[Exercise goal] Give back exactly the lines from the start of the entries below to the line holding "correr para fazermos", that line included, and leave every picture out.

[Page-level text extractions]
========================================
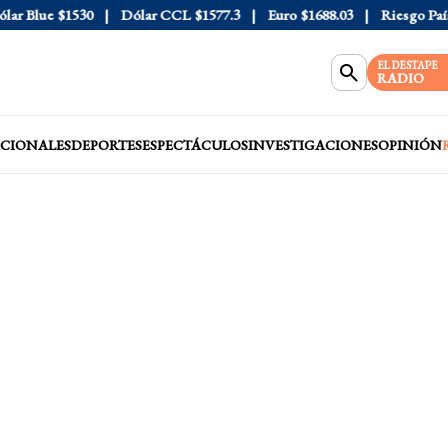
 Blue
$1530
Dólar CCL
$1577.3
Euro
$1688.03
Riesgo País
4
EL DESTAPE
RADIO
CIONALES
DEPORTES
ESPECTÁCULOS
INVESTIGACIONES
OPINIÓN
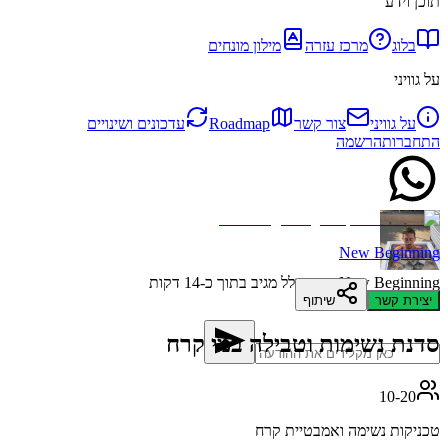
תוכן וידע
בלוג
מרכז עזרה
מילון מונחים
על גוויני
על גוויני
צור קשר
Roadmap
עדכונים ושינויים
התחברות
הרשמה
New Beginning
New Beginning
בדרך כלל מגיב בתוך כ-14 דקות
יצירת קשר
שיתוף
סדנת נשימות וטבילה במי קרח
10-20
טכניקות נשימה ואמבטיית קרח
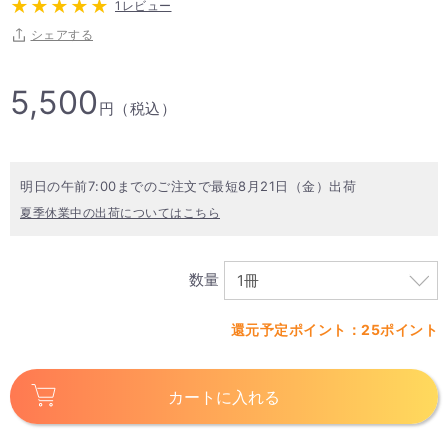
1レビュー
シェアする
5,500
円（税込）
明日の午前7:00までのご注文で最短8月21日（金）出荷
夏季休業中の出荷についてはこちら
数量
還元予定ポイント：25ポイント
カートに入れる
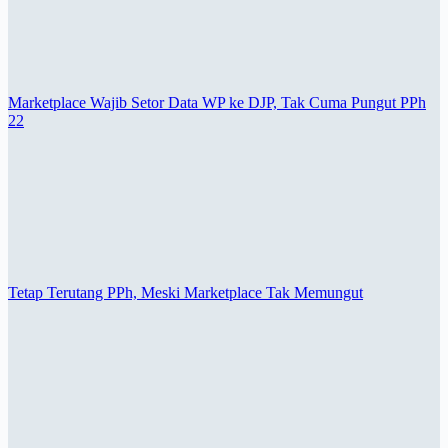
Marketplace Wajib Setor Data WP ke DJP, Tak Cuma Pungut PPh
22
Tetap Terutang PPh, Meski Marketplace Tak Memungut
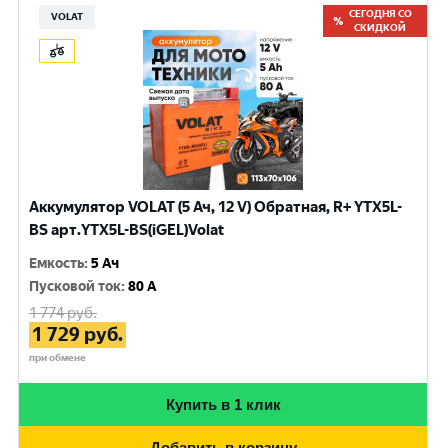
СЕГОДНЯ СО
VOLAT
СКИДКОЙ
Аккумулятор VOLAT (5 Ач, 12 V) Обратная, R+ YTX5L-
BS арт.YTX5L-BS(iGEL)Volat
Емкость
:
5 Ач
Пусковой ток
:
80 A
1 774
руб.
1 729
руб.
при обмене
Купить в 1 клик
Добавить в корзину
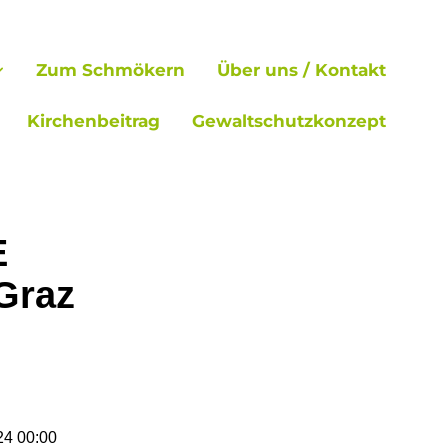
Zum Schmökern
Über uns / Kontakt
Kirchenbeitrag
Gewaltschutzkonzept
E
Graz
024 00:00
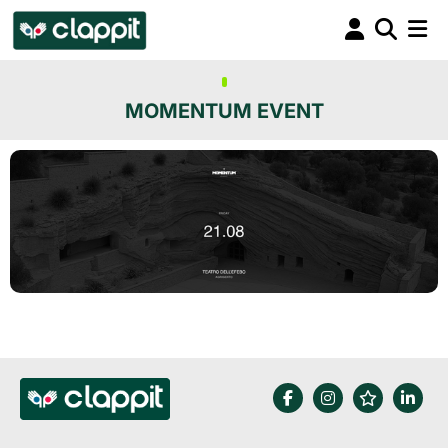
MOMENTUM EVENT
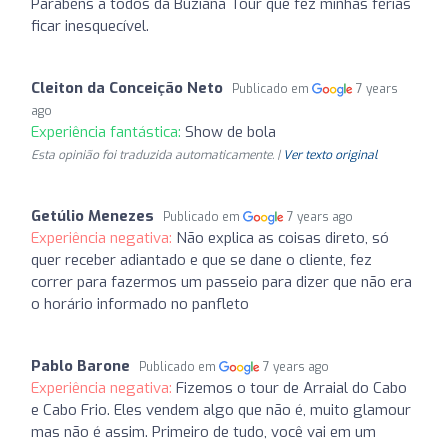
Parabéns a todos da Buziana Tour que fez minhas férias
ficar inesquecível.
Cleiton da Conceição Neto
Publicado em
7 years
ago
Experiência fantástica:
Show de bola
Esta opinião foi traduzida automaticamente. |
Ver texto original
Getúlio Menezes
Publicado em
7 years ago
Experiência negativa:
Não explica as coisas direto, só
quer receber adiantado e que se dane o cliente, fez
correr para fazermos um passeio para dizer que não era
o horário informado no panfleto
Pablo Barone
Publicado em
7 years ago
Experiência negativa:
Fizemos o tour de Arraial do Cabo
e Cabo Frio. Eles vendem algo que não é, muito glamour
mas não é assim. Primeiro de tudo, você vai em um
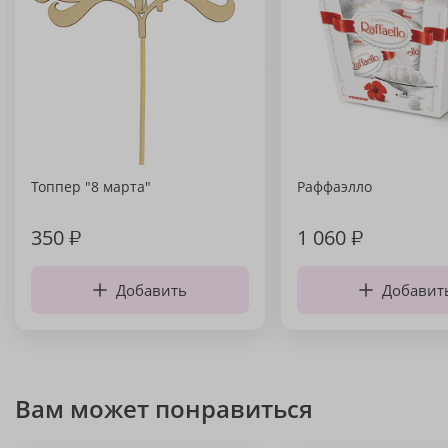
Топпер "8 марта"
Раффаэлло
350
₽
1 060
₽
Добавить
Добавит
Вам может понравиться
========================================
[Response area]
 Blue
$1530
Dólar CCL
$1577.3
Euro
$1688.03
Riesgo País
4
EL DESTAPE
RADIO
CIONALES
DEPORTES
ESPECTÁCULOS
INVESTIGACIONES
OPINIÓN
תוכן וידע
בלוג
מרכז עזרה
מילון מונחים
על גוויני
על גוויני
צור קשר
Roadmap
עדכונים ושינויים
התחברות
הרשמה
New Beginning
New Beginning
בדרך כלל מגיב בתוך כ-14 דקות
יצירת קשר
שיתוף
סדנת נשימות וטבילה במי קרח
10-20
טכניקות נשימה ואמבטיית קרח
1レビュー
シェアする
5,500
円（税込）
明日の午前7:00までのご注文で最短8月21日（金）出荷
夏季休業中の出荷についてはこちら
数量
還元予定ポイント：25ポイント
カートに入れる
Marketplace Wajib Setor Data WP ke DJP, Tak Cuma Pungut PPh
22
Tetap Terutang PPh, Meski Marketplace Tak Memungut
СЕГОДНЯ СО
VOLAT
СКИДКОЙ
Аккумулятор VOLAT (5 Ач, 12 V) Обратная, R+ YTX5L-
BS арт.YTX5L-BS(iGEL)Volat
Емкость
:
5 Ач
Пусковой ток
:
80 A
1 774
руб.
1 729
руб.
при обмене
Купить в 1 клик
Добавить в корзину
Zum Schmökern
Über uns / Kontakt
Kirchenbeitrag
Gewaltschutzkonzept
E
Graz
024 00:00
MOMENTUM EVENT
Parabéns a todos da Buziana Tour que fez minhas férias
ficar inesquecível.
Cleiton da Conceição Neto
Publicado em
7 years
ago
Experiência fantástica:
Show de bola
Esta opinião foi traduzida automaticamente. |
Ver texto original
Getúlio Menezes
Publicado em
7 years ago
Experiência negativa:
Não explica as coisas direto, só
quer receber adiantado e que se dane o cliente, fez
correr para fazermos um passeio para dizer que não era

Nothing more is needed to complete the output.